My old rear end had alot of play in it. Even after the pinion was tightened, it still had a lot of rational play. It wasn't coming from the pinion/ring gear mesh. It was the spider gears. The shims had disintegrated and were letting the gears move farther up the pinion shaft, which let the side gears rotate farther forward until everything engaged. The spider gears also had wallowed out on the spider (mate?) shaft allowing them to rotate. I double stacked shims from the junkyard, along with a good set of used spider gears and spider (mate?) shaft and it regained about 3/8" of rotational play.
215,000 on er. And the previous owner towed a horse trailer with it and had a trailer brake controller on it (dont know if that means anything.) How hard is it to replace these gears and how expensive are they?

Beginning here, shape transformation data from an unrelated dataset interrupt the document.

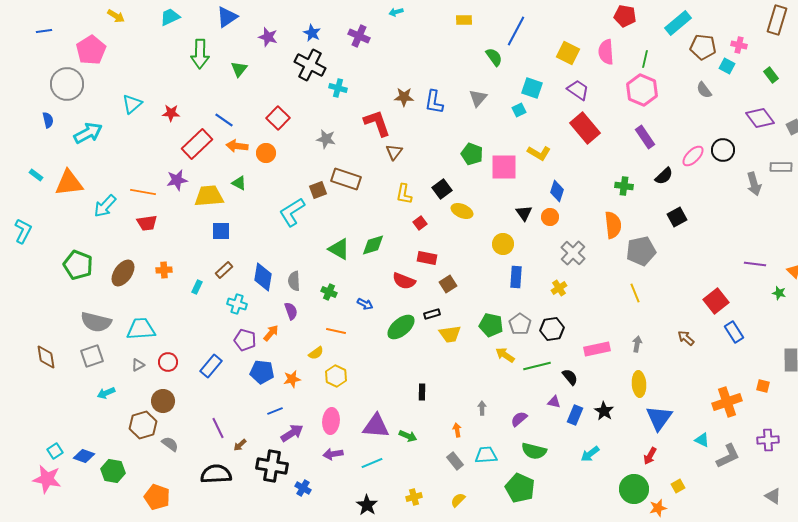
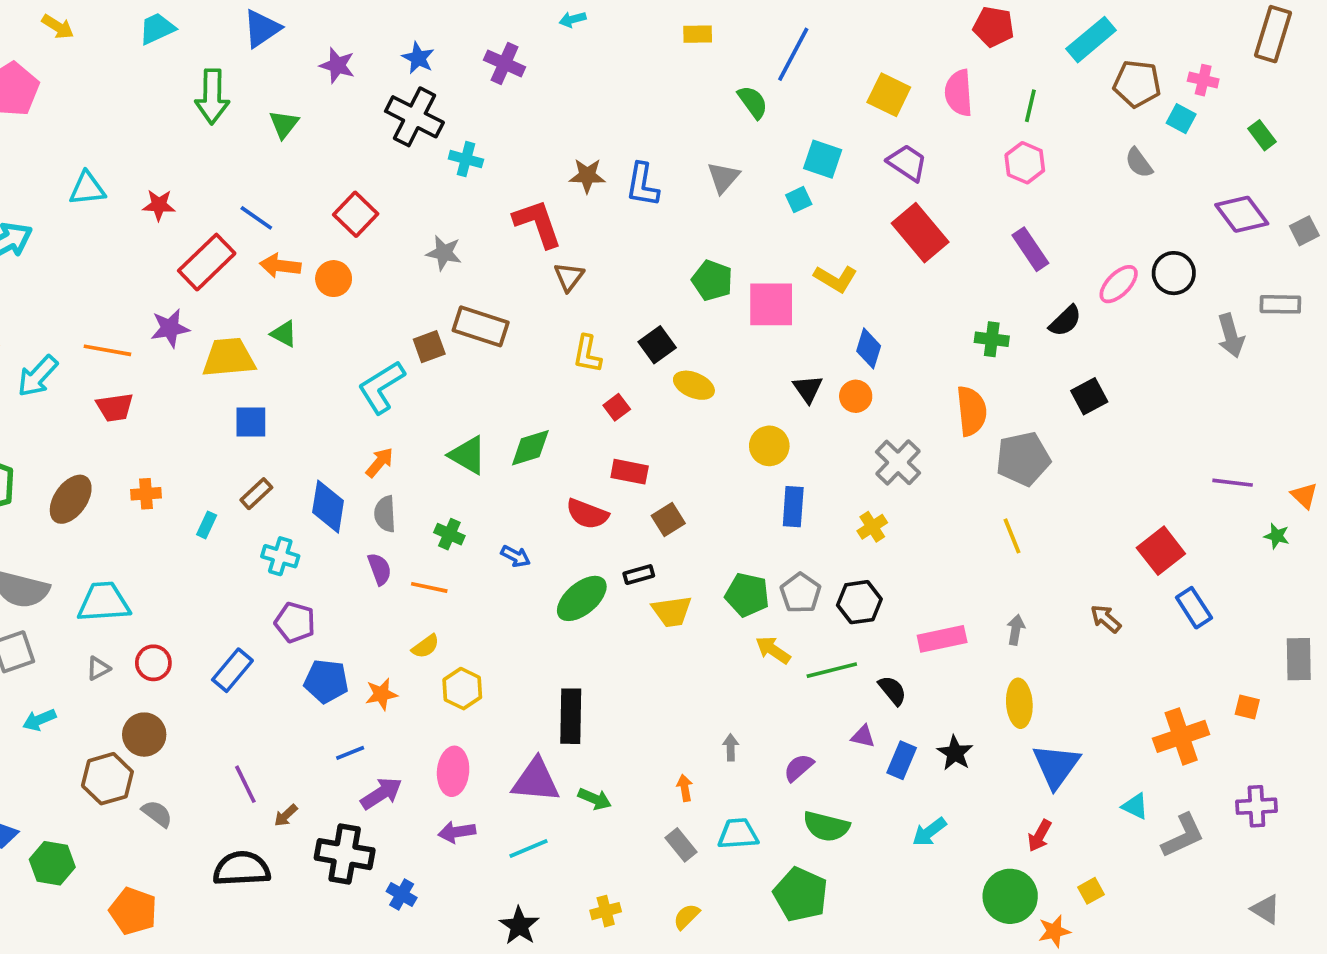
pink hexagon: (642, 90) -> (1025, 163), size x0.7
cyan triangle: (132, 104) -> (87, 189), turned 35
orange line: (336, 331) -> (429, 587), moved
orange arrow: (271, 333) -> (380, 462), moved
black rectangle: (422, 392) -> (571, 716), moved, size x1.8

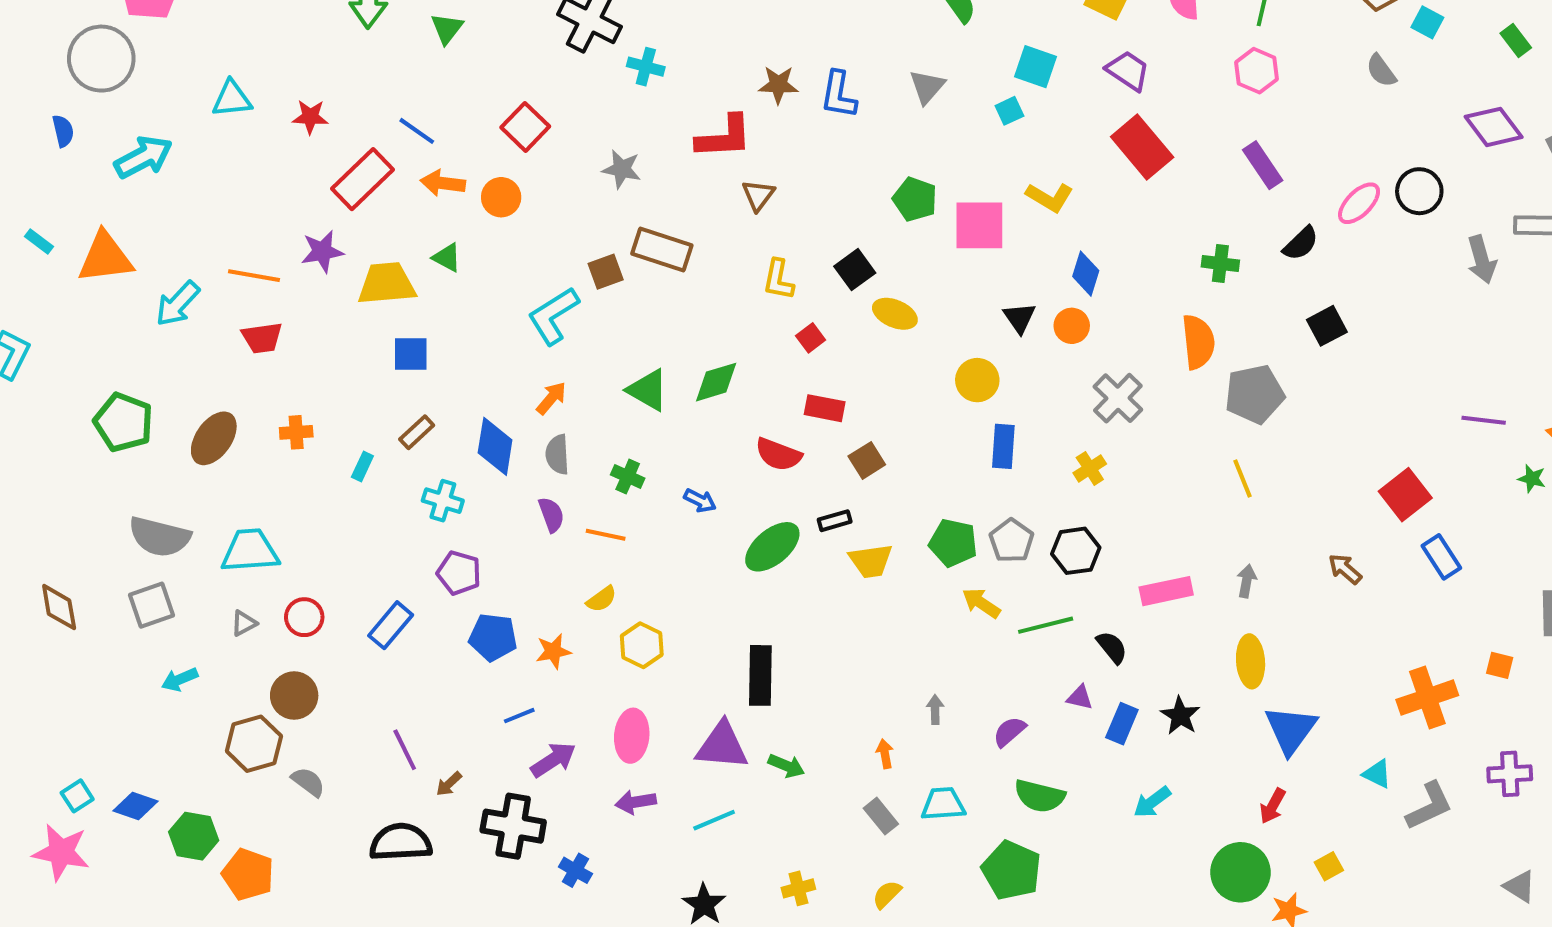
red L-shape: (538, 223) -> (724, 137), turned 106
orange pentagon: (133, 911) -> (248, 874), moved

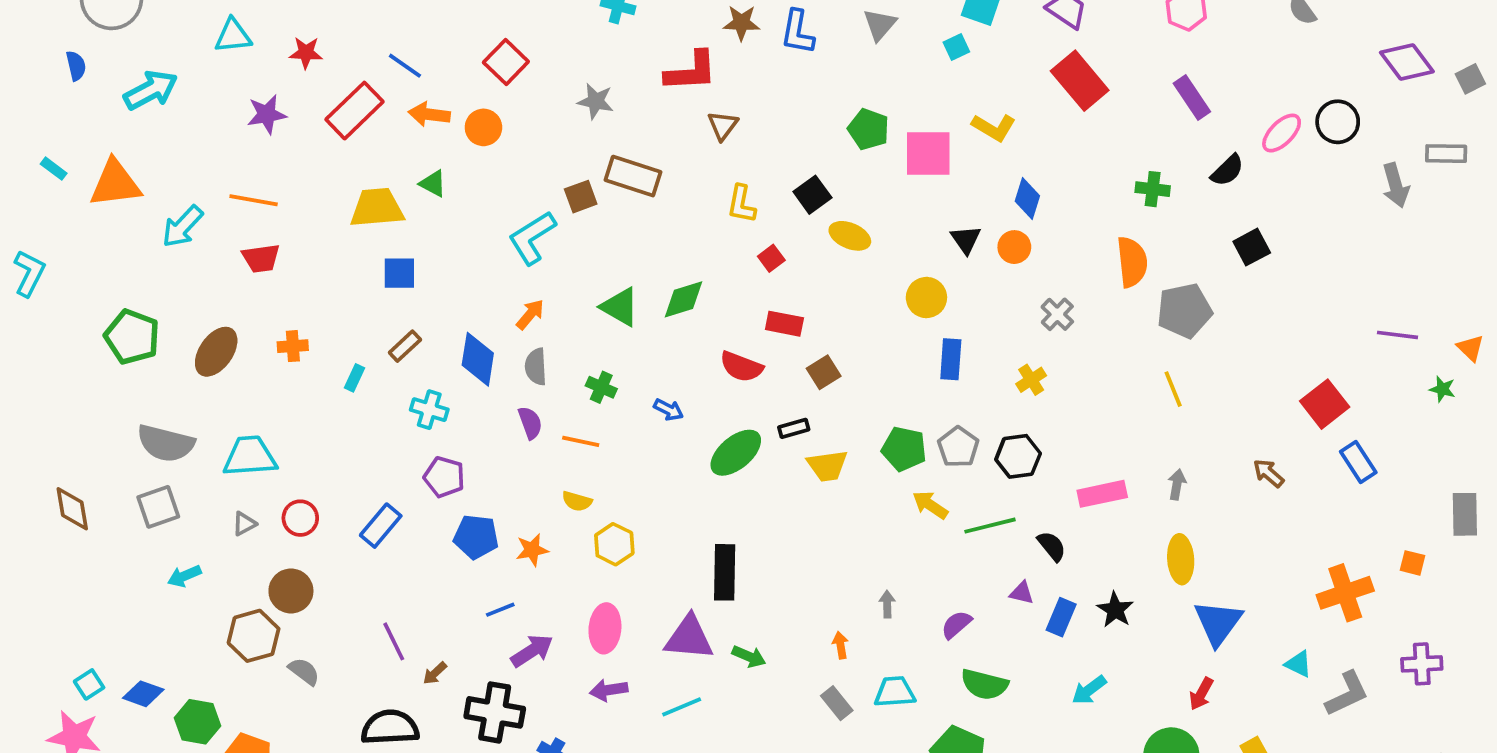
purple star: (322, 251) -> (267, 114), moved
gray cross: (1118, 398) -> (1057, 314), size x0.7
yellow semicircle: (602, 599) -> (577, 501), turned 52

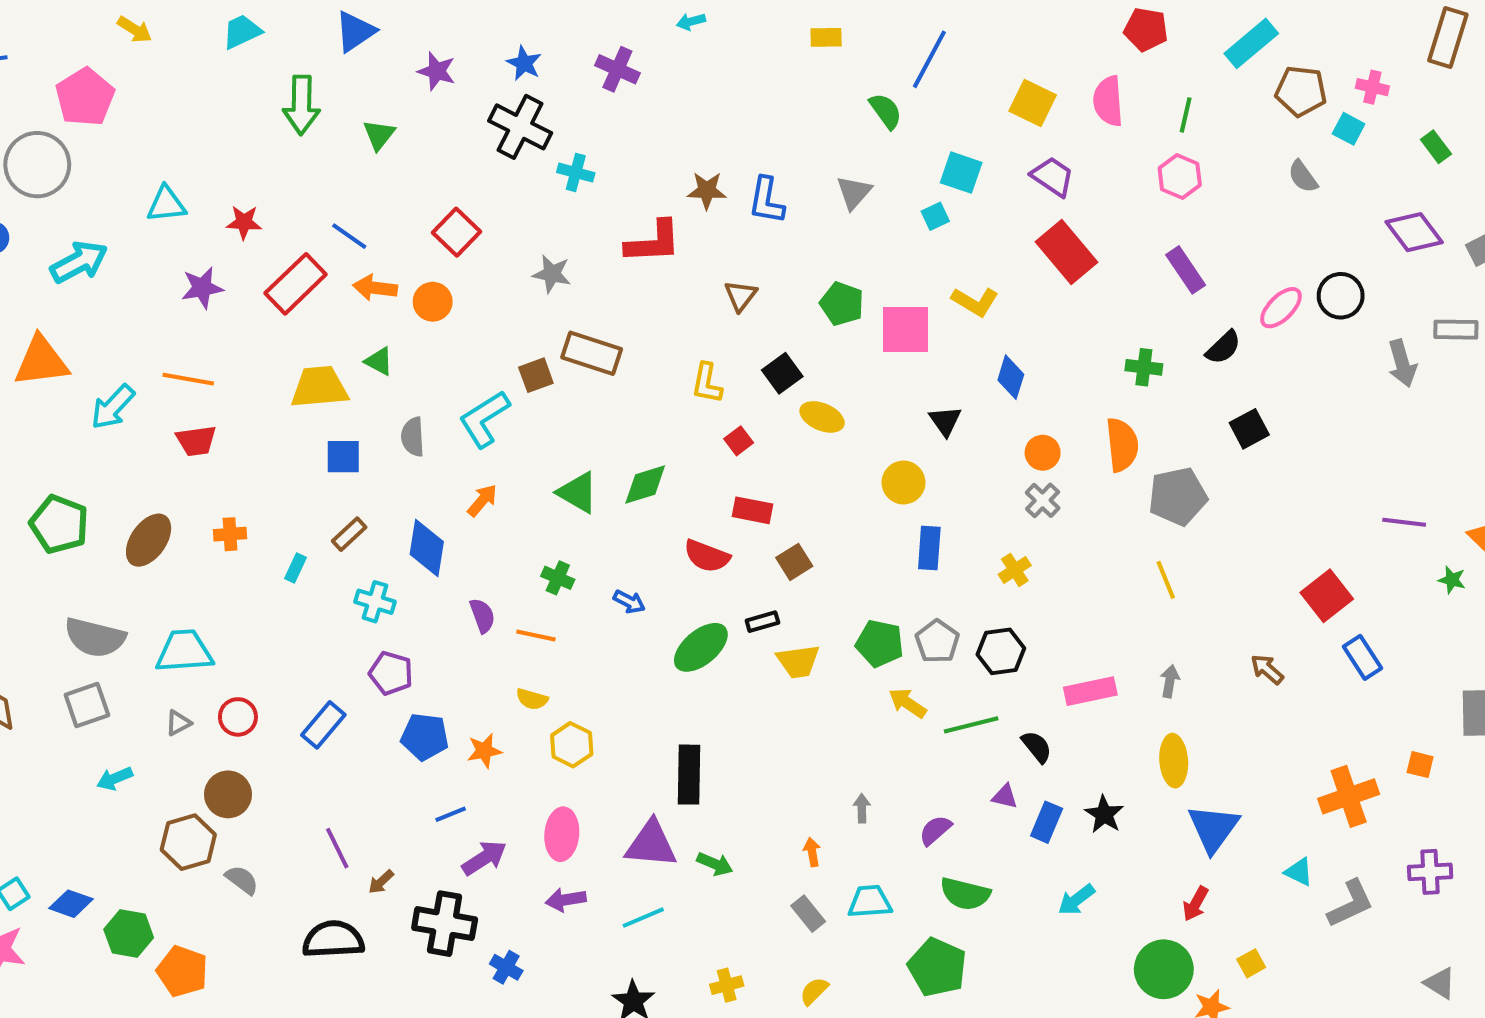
brown triangle: (723, 126) -> (741, 296), moved
orange circle: (1014, 247) -> (1043, 453), moved
gray semicircle: (536, 367) -> (413, 437), moved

At that mileage it would be a decent idea to consider redoing the gears. At the same time open up the carrier and see what the spiders and side gears look like as Frankentrunk mentioned. If you have limited slip you will need to redo the clutch plates as well.

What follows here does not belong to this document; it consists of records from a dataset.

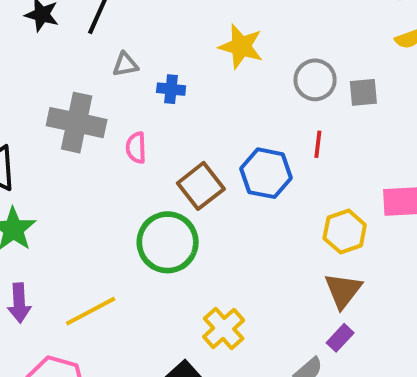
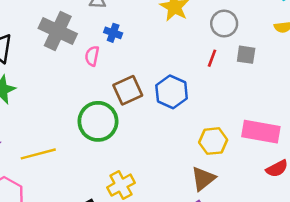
gray circle: (315, 80) -> (224, 24), moved
blue cross: (171, 89) -> (113, 33), moved
red line: (318, 144) -> (212, 58), moved

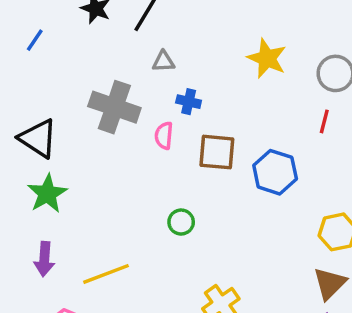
brown square: (128, 90) -> (217, 152), moved, turned 36
green circle: (98, 121) -> (181, 222), size x0.5

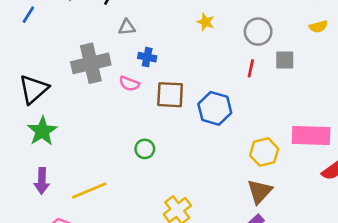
yellow star: (267, 58) -> (205, 22), size x0.6
gray cross: (114, 107) -> (91, 63), turned -30
pink semicircle: (164, 136) -> (129, 84), turned -72
black triangle: (38, 138) -> (34, 89), turned 48

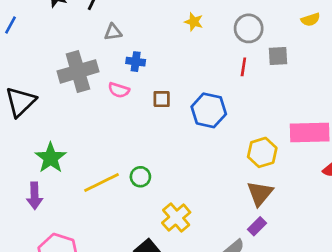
brown square: (170, 95) -> (162, 99), size x0.6
green star: (42, 131) -> (51, 158), moved
green circle: (145, 149) -> (140, 177), moved
yellow line: (89, 191) -> (101, 182), moved

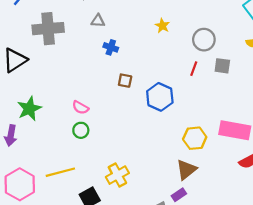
gray cross: (78, 71) -> (48, 29), moved
pink semicircle: (119, 90) -> (80, 107), moved
green circle: (140, 177) -> (81, 130), moved
yellow line: (101, 182) -> (60, 172), moved

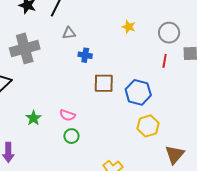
brown square: (125, 81) -> (104, 83), size x1.5
green star: (29, 109) -> (33, 118), moved, size x0.7
yellow hexagon: (195, 138) -> (148, 126), moved

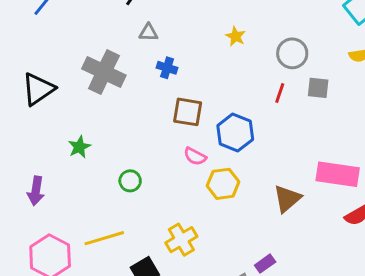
gray cross: (25, 48) -> (104, 72), moved, turned 32
pink semicircle: (67, 115) -> (195, 156), moved
yellow hexagon: (148, 126) -> (223, 184), moved
brown triangle: (175, 154) -> (287, 199), moved

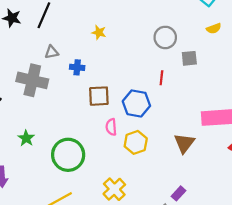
gray triangle: (148, 32) -> (52, 52), moved
yellow star: (236, 36) -> (99, 32), moved
red line: (280, 93) -> (161, 78), moved
pink semicircle: (195, 156) -> (111, 127), turned 70
green circle: (130, 181) -> (68, 155), size x2.0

I would go on ebay and look for the auctions by a user called 'badshoe' and buy his DVD on rebuilding axles. You would be into about $125-150 for gears, $100 for a bearing kit. Carrier internals will vary based on what you find. If you do it yourself you will save $300-600 in labor. It isnt that hard, it just takes patience and a good attention to detail. Toolwise you will need a dial indicator with a magnetic base, vernier type calipers, an inch pound analog torque wrench plus the regular arsenal of sockets and wrenches.
Sounds like I could tackle it. I'm only 17 but my father runs a machine shop so I'm guessing he has a better set of dial calipers than I have. Thanx for all the info.